As wonderful as these figures are, I’m not jumping up and down with glee. The NEA’s literature reports, which began in 1982, have stuck to the same set of questions in order to have comparable data. But the last two, much gloomier reports -- ‘To Read or Not to Read’ and ‘Reading at Risk’ -- have had to figure out how to add questions that would accurately measure online reading. Initially, online reading didn’t count at all. Has its inclusion helped to buoy reading rates? I wish there were more detail in the executive summary.

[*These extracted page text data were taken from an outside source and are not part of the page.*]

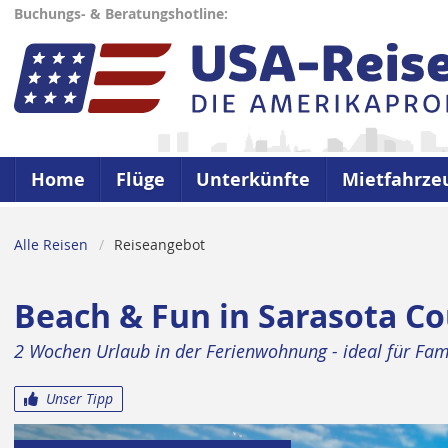
Buchungs- & Beratungshotline:
Home
Flüge
Unterkünfte
Mietfahrze
Alle Reisen
Reiseangebot
Beach & Fun in Sarasota Co
2 Wochen Urlaub in der Ferienwohnung - ideal für Fam
Unser Tipp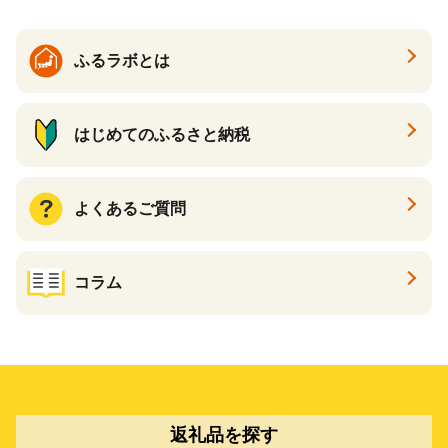
カタログ あとからカタログ
ポイント あとからカタログ
ギフト ふるさと納税 ）
ふるラボとは
はじめてのふるさと納税
よくあるご質問
コラム
返礼品を探す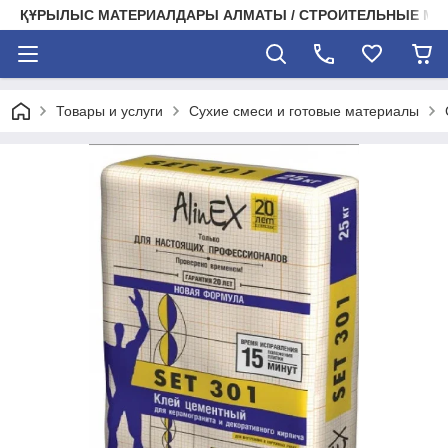
ҚҰРЫЛЫС МАТЕРИАЛДАРЫ АЛМАТЫ / СТРОИТЕЛЬНЫЕ М
Товары и услуги
Сухие смеси и готовые материалы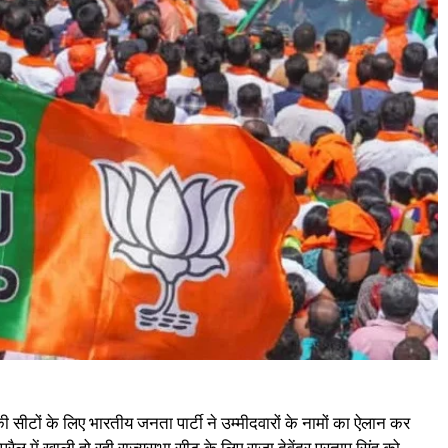
की सीटों के लिए भारतीय जनता पार्टी ने उम्मीदवारों के नामों का ऐलान कर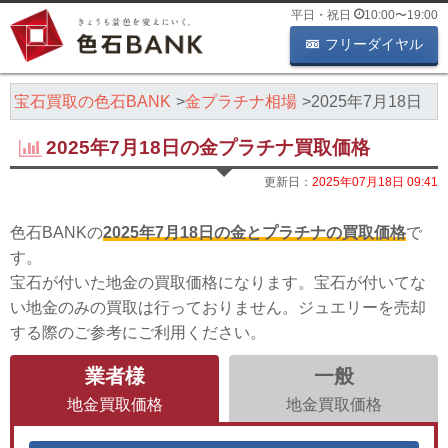
平日・祝日
10:00
〜
19:00
フリーダイヤル
・宝石買取の色石BANK
金プラチナ相場
2025年7月18日
2025年7月18日の金プラチナ買取価格
更新日：
2025年07月18日 09:41
色石BANKの
2025年7月18日の金とプラチナの買取価格
で
す。
宝石が付いた地金の買取価格になります。宝石が付いてな
い地金のみの買取は行っておりません。ジュエリーを売却
する際のご参考にご利用ください。
業者様
一般
地金買取価格
地金買取価格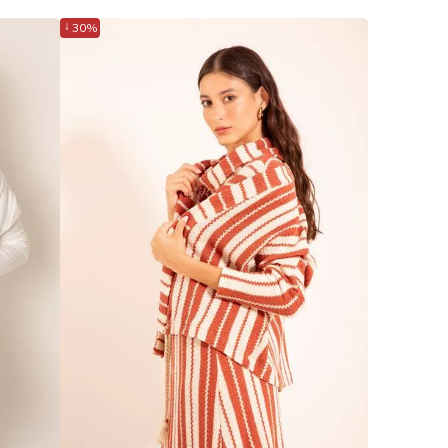
↓
30%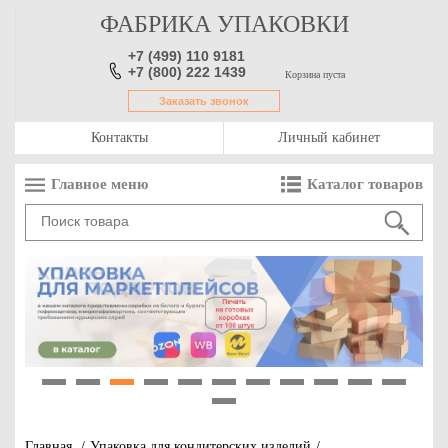
ФАБРИКА УПАКОВКИ
+7 (499) 110 9181
+7 (800) 222 1439
Корзина пуста
Заказать звонок
Контакты
Личный кабинет
Главное меню
Каталог товаров
1
2
3
4
5
6
7
8
9
10
11
12
Главная
/
Упаковка для кондитерских изделий
/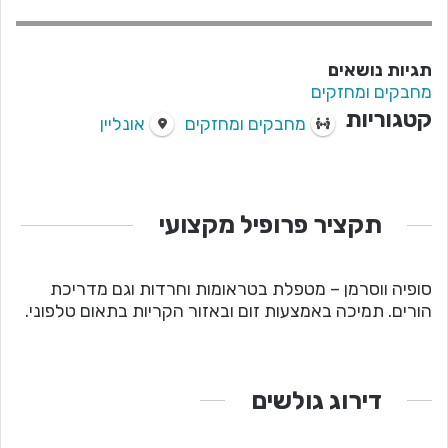
תגיות נושאים
מחבקים ומחזקים
קטגוריות
מחבקים ומחזקים
אונליין
תקציר פרופיל מקצועי
סופיה ווסרמן – מטפלת בטראומות וחרדות וגם מדריכת
הורים. תמיכה באמצעות זום ובאזור הקריות בתאום טלפוני.
דירוג גולשים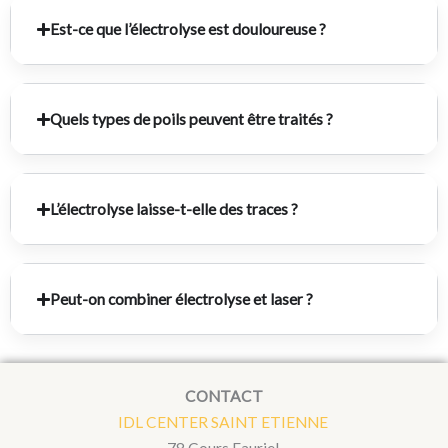
Est-ce que l’électrolyse est douloureuse ?
Quels types de poils peuvent être traités ?
L’électrolyse laisse-t-elle des traces ?
Peut-on combiner électrolyse et laser ?
CONTACT
IDL CENTER SAINT ETIENNE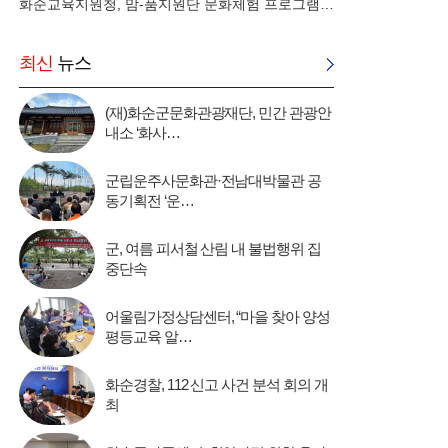
화순교육지원청, 맘-품지원단 문화체험 프로그램…
최신
뉴스
(재)화순군문화관광재단, 민간 관광안
내소 ‘화사…
군립운주사문화관·전남대박물관 공
동기획전 ‘운…
군, 여름 피서철 산림 내 불법행위 집
중단속
어울림가정상담센터, “마을 찾아 양성
평등교육 알…
화순경찰, 112 신고 사건 분석 회의 개
최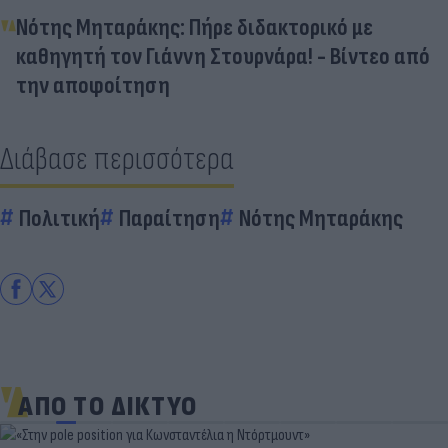
Νότης Μηταράκης: Πήρε διδακτορικό με
καθηγητή τον Γιάννη Στουρνάρα! - Βίντεο από
την αποφοίτηση
Διάβασε περισσότερα
Πολιτική
Παραίτηση
Νότης Μηταράκης
ΑΠΟ ΤΟ ΔΙΚΤΥΟ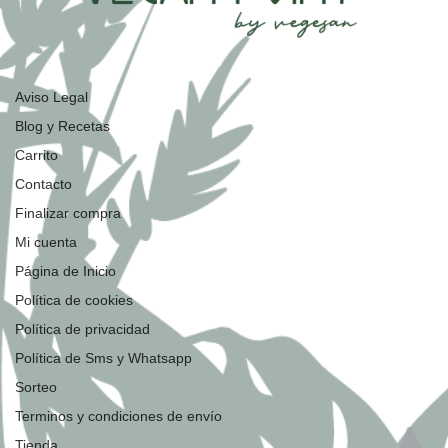
Aviso Legal
Blog y Recetas
Carrito
Contacto
Finalizar compra
Mi cuenta
Página de Inicio
Política de cookies
Política de privacidad
Política de Sms y Whatsapp
Sorteo
Terminos y condiciones de envío
Tienda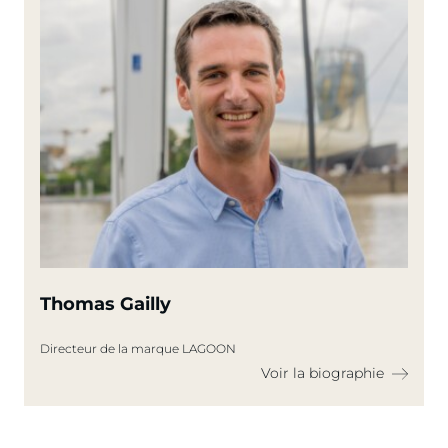
Thomas Gailly
Directeur de la marque LAGOON
Voir la biographie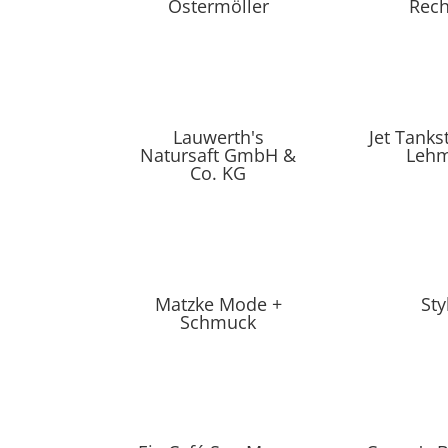
Ostermöller
Rech
Lauwerth's
Jet Tanks
Natursaft GmbH &
Leh
Co. KG
Matzke Mode +
Sty
Schmuck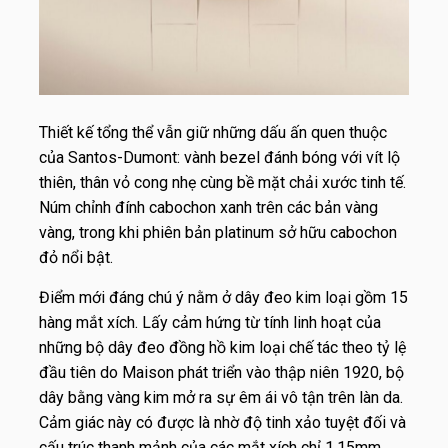
Thiết kế tổng thể vẫn giữ những dấu ấn quen thuộc
của Santos-Dumont: vành bezel đánh bóng với vít lộ
thiên, thân vỏ cong nhẹ cùng bề mặt chải xước tinh tế.
Núm chỉnh đính cabochon xanh trên các bản vàng
vàng, trong khi phiên bản platinum sở hữu cabochon
đỏ nổi bật.
Điểm mới đáng chú ý nằm ở dây đeo kim loại gồm 15
hàng mắt xích. Lấy cảm hứng từ tính linh hoạt của
những bộ dây đeo đồng hồ kim loại chế tác theo tỷ lệ
đầu tiên do Maison phát triển vào thập niên 1920, bộ
dây bằng vàng kim mở ra sự êm ái vô tận trên làn da.
Cảm giác này có được là nhờ độ tinh xảo tuyệt đối và
cấu trúc thanh mảnh của các mắt xích chỉ 1,15mm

In his introduction to the executive summary, NEA Chairman Dana Gioia -- a poet -- sets new media up in opposition to reading. He writes:
A decline in both reading and reading ability was clearly documented in the first generation of teenagers and young adults raised in a society full of videogames, cell phones, iPods, laptops, and other electronic devices.

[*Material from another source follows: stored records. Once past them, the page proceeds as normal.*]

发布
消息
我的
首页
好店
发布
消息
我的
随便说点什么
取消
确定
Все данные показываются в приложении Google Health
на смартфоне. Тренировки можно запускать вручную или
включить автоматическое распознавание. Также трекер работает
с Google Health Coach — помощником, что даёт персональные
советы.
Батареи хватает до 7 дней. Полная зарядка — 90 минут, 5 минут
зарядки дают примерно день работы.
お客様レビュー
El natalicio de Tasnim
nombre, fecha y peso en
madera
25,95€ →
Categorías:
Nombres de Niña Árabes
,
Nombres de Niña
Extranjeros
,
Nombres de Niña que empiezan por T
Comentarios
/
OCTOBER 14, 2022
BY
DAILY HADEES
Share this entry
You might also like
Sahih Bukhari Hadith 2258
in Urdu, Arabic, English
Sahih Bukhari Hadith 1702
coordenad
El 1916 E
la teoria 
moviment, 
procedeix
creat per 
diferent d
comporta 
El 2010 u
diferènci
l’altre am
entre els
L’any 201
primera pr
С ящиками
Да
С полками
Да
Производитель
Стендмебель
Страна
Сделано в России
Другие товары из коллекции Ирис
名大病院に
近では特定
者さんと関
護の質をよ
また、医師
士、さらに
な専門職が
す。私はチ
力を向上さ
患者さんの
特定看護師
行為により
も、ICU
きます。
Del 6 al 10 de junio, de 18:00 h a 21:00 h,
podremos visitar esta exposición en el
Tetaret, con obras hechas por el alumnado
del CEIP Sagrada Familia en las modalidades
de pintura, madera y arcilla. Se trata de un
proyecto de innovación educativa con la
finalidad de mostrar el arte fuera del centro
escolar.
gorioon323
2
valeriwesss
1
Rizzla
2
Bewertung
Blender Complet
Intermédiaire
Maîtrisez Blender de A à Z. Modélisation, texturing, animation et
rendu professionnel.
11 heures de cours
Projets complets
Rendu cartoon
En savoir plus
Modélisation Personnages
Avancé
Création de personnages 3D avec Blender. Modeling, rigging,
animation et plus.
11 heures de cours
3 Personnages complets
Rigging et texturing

I’m troubled by the idea that laptops are anti-literature. Clearly, much of the time people are staring at their laptops, they’re reading. I thought perhaps the report would say that the next generation of young adults found their way to literature through all the reading they do with new media. Well, here’s the next sentence:
Faced by a clear and undeniable problem, millions of parents, teachers, librarians, and civic leaders took action (inspired by thousands of journalists and scholars who publicized the issues at stake). Reading became a higher priority in families, schools, and communities. Thousands of programs, large and small, were created or significantly enhanced to address the challenge. The NEA’s Big Read program is only one conspicuous example of these myriad efforts.
When I reported on the Big Read for the paper, I found it to be a lovely program. But the connection between offline pro-reading programs and increased reading rates seems tenuous. What other factors were considered? Did libraries expand, increasing access to books? Did people have more leisure time from 2002 to 2008, more time to sit and read? And what about those pesky laptops, after all? I’ll have to read the whole report to find out.
One last thing from the executive summary: Of every 100 of you reading this -- or other blogs, articles and essays -- 77 read literature offline. But I’m guessing you already knew that.